◆ WHAT TO WORK ON
Could you give the data below again exactly, apart from the pictures?

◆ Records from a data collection
###
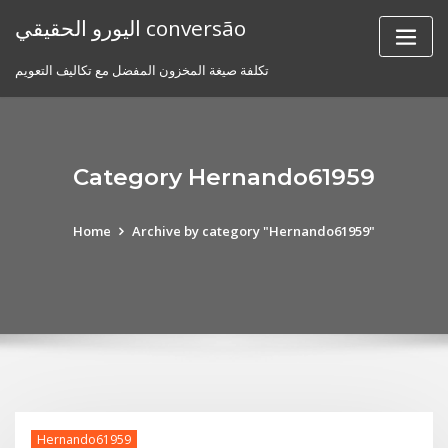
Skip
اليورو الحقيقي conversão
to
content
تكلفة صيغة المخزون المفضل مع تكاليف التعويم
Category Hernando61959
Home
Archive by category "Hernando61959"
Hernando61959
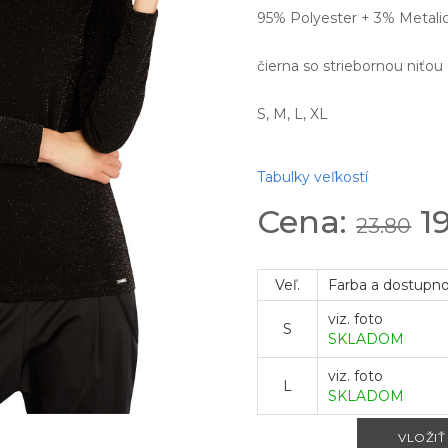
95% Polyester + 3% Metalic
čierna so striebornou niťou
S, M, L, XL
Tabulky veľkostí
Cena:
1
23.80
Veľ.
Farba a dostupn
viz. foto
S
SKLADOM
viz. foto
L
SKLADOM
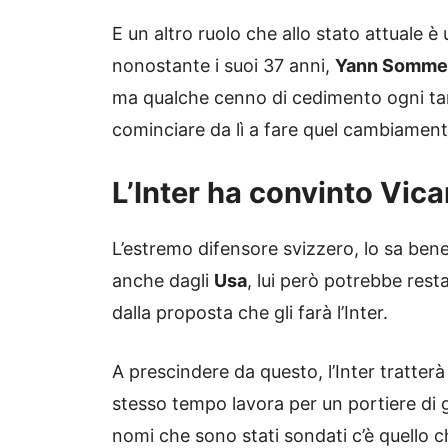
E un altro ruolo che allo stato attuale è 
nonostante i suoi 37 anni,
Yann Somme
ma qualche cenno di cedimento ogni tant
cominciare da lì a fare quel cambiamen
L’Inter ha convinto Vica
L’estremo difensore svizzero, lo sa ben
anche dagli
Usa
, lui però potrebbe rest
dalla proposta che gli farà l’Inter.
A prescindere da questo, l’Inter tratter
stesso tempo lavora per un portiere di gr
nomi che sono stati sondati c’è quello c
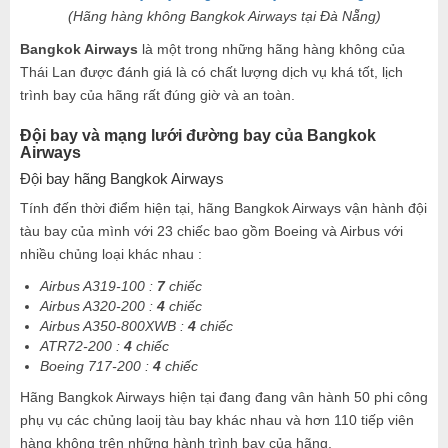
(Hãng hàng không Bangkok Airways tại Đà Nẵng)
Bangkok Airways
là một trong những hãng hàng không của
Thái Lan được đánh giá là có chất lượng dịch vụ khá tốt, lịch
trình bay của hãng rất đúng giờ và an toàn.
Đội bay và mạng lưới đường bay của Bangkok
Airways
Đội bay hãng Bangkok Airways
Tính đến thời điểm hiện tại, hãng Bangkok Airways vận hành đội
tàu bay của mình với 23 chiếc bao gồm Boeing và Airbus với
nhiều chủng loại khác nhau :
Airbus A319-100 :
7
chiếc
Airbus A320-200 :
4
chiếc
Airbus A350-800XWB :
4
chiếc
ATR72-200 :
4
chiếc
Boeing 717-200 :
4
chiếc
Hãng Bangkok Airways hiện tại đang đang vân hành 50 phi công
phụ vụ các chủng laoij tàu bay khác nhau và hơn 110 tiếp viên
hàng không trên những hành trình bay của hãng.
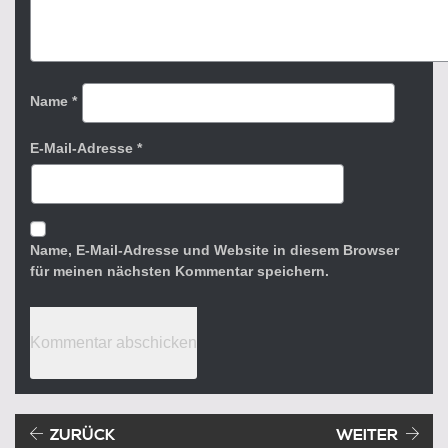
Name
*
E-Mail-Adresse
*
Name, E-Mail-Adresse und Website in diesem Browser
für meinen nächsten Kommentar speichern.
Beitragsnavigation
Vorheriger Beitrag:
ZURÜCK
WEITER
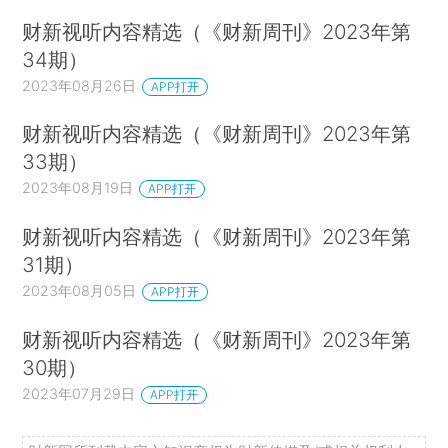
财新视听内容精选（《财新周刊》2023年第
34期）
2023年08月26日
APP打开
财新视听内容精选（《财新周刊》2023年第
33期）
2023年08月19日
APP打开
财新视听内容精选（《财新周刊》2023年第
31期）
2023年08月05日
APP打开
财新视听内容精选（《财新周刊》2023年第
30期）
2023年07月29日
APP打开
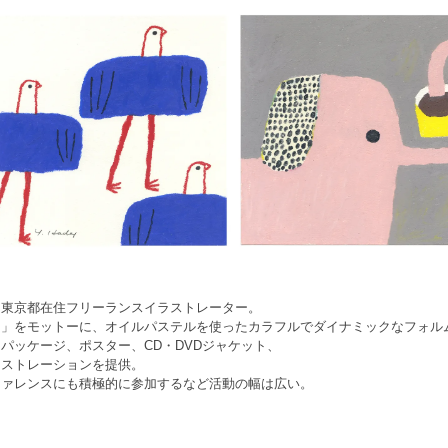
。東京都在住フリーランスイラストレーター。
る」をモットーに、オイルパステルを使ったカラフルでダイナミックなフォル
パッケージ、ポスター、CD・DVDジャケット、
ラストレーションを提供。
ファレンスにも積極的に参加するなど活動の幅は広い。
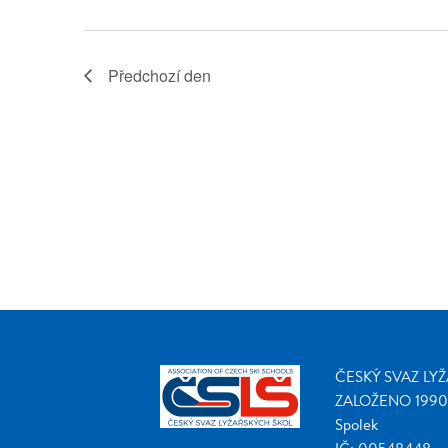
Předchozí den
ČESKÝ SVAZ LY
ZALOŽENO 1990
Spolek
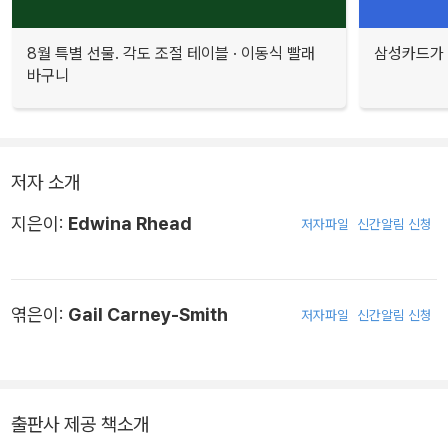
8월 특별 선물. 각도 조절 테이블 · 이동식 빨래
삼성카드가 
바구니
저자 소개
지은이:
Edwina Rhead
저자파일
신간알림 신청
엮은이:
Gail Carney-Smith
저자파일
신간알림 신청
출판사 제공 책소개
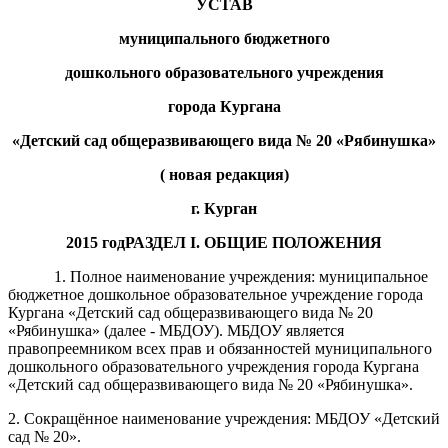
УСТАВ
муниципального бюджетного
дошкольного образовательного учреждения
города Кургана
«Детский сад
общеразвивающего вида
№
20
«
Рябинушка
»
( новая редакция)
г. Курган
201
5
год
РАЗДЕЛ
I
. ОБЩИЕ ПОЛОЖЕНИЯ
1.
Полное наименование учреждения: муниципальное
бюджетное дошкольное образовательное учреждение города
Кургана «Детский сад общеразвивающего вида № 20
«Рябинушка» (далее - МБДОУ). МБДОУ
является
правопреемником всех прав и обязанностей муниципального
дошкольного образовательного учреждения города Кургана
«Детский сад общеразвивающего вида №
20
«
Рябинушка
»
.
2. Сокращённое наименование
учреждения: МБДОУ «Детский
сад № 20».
###
◆ SOLUTION TO THE EXERCISE
Skip
اليورو الحقيقي conversão
to
content
تكلفة صيغة المخزون المفضل مع تكاليف التعويم
Category Hernando61959
Home
Archive by category "Hernando61959"
Hernando61959
95% Polyester + 3% Metalic
čierna so striebornou niťou
S, M, L, XL
Tabulky veľkostí
Cena:
1
23.80
Veľ.
Farba a dostupn
viz. foto
S
SKLADOM
viz. foto
L
SKLADOM
E un altro ruolo che allo stato attuale è 
nonostante i suoi 37 anni,
Yann Somme
ma qualche cenno di cedimento ogni tant
cominciare da lì a fare quel cambiamen
L’Inter ha convinto Vica
L’estremo difensore svizzero, lo sa ben
anche dagli
Usa
, lui però potrebbe rest
dalla proposta che gli farà l’Inter.
A prescindere da questo, l’Inter tratter
stesso tempo lavora per un portiere di gr
nomi che sono stati sondati c’è quello c
(Hãng hàng không Bangkok Airways tại Đà Nẵng)
Bangkok Airways
là một trong những hãng hàng không của
Thái Lan được đánh giá là có chất lượng dịch vụ khá tốt, lịch
trình bay của hãng rất đúng giờ và an toàn.
Đội bay và mạng lưới đường bay của Bangkok
Airways
Đội bay hãng Bangkok Airways
Tính đến thời điểm hiện tại, hãng Bangkok Airways vận hành đội
tàu bay của mình với 23 chiếc bao gồm Boeing và Airbus với
nhiều chủng loại khác nhau :
Airbus A319-100 :
7
chiếc
Airbus A320-200 :
4
chiếc
Airbus A350-800XWB :
4
chiếc
ATR72-200 :
4
chiếc
Boeing 717-200 :
4
chiếc
Hãng Bangkok Airways hiện tại đang đang vân hành 50 phi công
phụ vụ các chủng laoij tàu bay khác nhau và hơn 110 tiếp viên
hàng không trên những hành trình bay của hãng.
Name
*
E-Mail-Adresse
*
Name, E-Mail-Adresse und Website in diesem Browser
für meinen nächsten Kommentar speichern.
Beitragsnavigation
Vorheriger Beitrag:
ZURÜCK
WEITER
财新视听内容精选（《财新周刊》2023年第
34期）
2023年08月26日
APP打开
财新视听内容精选（《财新周刊》2023年第
33期）
2023年08月19日
APP打开
财新视听内容精选（《财新周刊》2023年第
31期）
2023年08月05日
APP打开
财新视听内容精选（《财新周刊》2023年第
30期）
2023年07月29日
APP打开
。東京都在住フリーランスイラストレーター。
る」をモットーに、オイルパステルを使ったカラフルでダイナミックなフォル
パッケージ、ポスター、CD・DVDジャケット、
ラストレーションを提供。
ファレンスにも積極的に参加するなど活動の幅は広い。
Předchozí den
ČESKÝ SVAZ LY
ZALOŽENO 1990
Spolek
8월 특별 선물. 각도 조절 테이블 · 이동식 빨래
삼성카드가 
바구니
저자 소개
지은이:
Edwina Rhead
저자파일
신간알림 신청
엮은이:
Gail Carney-Smith
저자파일
신간알림 신청
출판사 제공 책소개
УСТАВ
муниципального бюджетного
дошкольного образовательного учреждения
города Кургана
«Детский сад
общеразвивающего вида
№
20
«
Рябинушка
»
( новая редакция)
г. Курган
201
5
год
РАЗДЕЛ
I
. ОБЩИЕ ПОЛОЖЕНИЯ
1.
Полное наименование учреждения: муниципальное
бюджетное дошкольное образовательное учреждение города
Кургана «Детский сад общеразвивающего вида № 20
«Рябинушка» (далее - МБДОУ). МБДОУ
является
правопреемником всех прав и обязанностей муниципального
дошкольного образовательного учреждения города Кургана
«Детский сад общеразвивающего вида №
20
«
Рябинушка
»
.
2. Сокращённое наименование
учреждения: МБДОУ «Детский
сад № 20».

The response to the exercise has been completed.